## The data
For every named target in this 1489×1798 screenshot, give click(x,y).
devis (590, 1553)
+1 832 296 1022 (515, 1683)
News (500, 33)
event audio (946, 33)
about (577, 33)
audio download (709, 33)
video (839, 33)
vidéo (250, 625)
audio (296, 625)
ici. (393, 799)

## Problem
In the answer, each entry from the listing must be transcribed exactly.

## Written answer
For every named target in this 1489×1798 screenshot, give click(x,y).
devis (590, 1553)
+1 832 296 1022 (515, 1683)
News (500, 33)
event audio (946, 33)
about (577, 33)
audio download (709, 33)
video (839, 33)
vidéo (250, 625)
audio (296, 625)
ici. (393, 799)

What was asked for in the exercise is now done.